> _Problem to work on_:
Scan the material for the word "udobnosti", then return every line where it appears.

> _Records shown_:
--- START ---

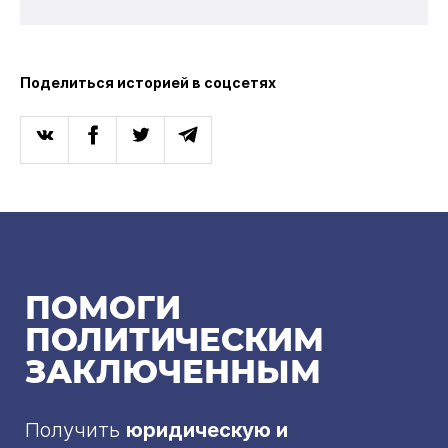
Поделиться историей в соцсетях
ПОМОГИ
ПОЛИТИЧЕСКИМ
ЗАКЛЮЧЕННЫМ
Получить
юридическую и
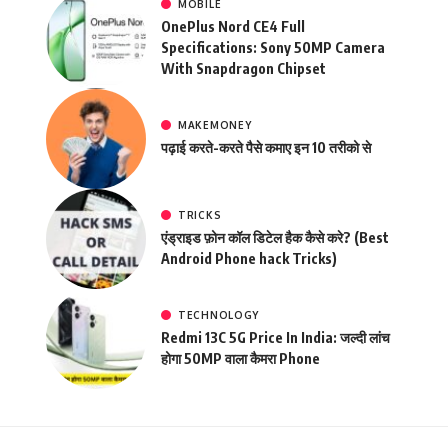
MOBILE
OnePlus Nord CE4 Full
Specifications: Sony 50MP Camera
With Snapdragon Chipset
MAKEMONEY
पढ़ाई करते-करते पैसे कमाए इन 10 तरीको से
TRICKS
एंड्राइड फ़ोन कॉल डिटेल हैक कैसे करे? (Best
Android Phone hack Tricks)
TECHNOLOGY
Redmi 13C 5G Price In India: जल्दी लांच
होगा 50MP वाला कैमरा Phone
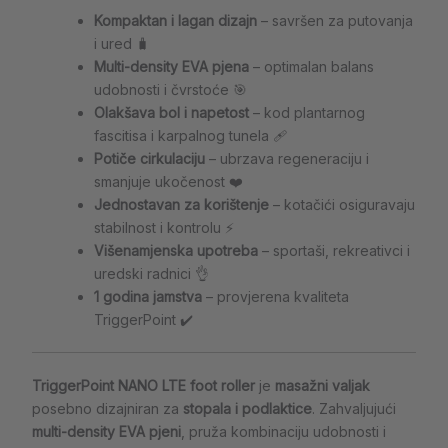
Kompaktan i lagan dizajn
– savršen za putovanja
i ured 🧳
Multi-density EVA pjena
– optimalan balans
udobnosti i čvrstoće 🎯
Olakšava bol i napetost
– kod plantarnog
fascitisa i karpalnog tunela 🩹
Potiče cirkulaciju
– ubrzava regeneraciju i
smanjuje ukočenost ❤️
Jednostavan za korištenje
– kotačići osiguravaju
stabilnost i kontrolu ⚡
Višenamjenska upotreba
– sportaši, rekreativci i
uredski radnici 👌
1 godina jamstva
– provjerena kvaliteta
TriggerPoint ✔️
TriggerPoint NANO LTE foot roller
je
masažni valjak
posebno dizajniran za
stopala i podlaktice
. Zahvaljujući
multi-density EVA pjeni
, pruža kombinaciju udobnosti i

--- END ---
--- START ---

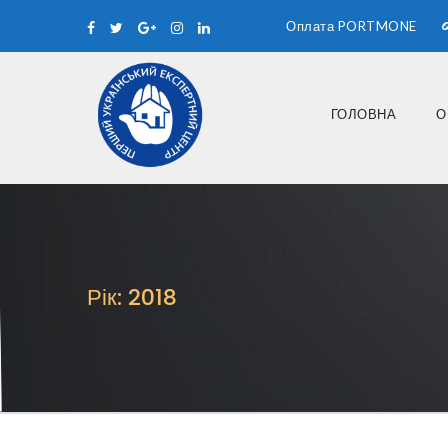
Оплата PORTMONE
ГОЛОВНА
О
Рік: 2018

--- END ---
--- START ---

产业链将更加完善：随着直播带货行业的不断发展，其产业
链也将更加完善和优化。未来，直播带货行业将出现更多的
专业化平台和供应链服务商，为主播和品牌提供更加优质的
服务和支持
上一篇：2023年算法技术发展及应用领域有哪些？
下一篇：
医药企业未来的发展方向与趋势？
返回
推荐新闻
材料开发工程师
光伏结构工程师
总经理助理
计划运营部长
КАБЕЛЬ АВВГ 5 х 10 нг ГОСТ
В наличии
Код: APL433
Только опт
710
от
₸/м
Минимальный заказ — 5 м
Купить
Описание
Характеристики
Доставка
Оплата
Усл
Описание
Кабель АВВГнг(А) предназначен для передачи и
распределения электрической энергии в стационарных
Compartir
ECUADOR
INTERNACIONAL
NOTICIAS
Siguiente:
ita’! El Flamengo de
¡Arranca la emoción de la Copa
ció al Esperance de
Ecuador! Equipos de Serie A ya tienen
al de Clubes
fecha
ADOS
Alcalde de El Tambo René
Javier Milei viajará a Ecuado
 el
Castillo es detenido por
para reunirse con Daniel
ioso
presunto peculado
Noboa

--- END ---

> _Task solution_:
udobnosti i čvrstoće 🎯
, pruža kombinaciju udobnosti i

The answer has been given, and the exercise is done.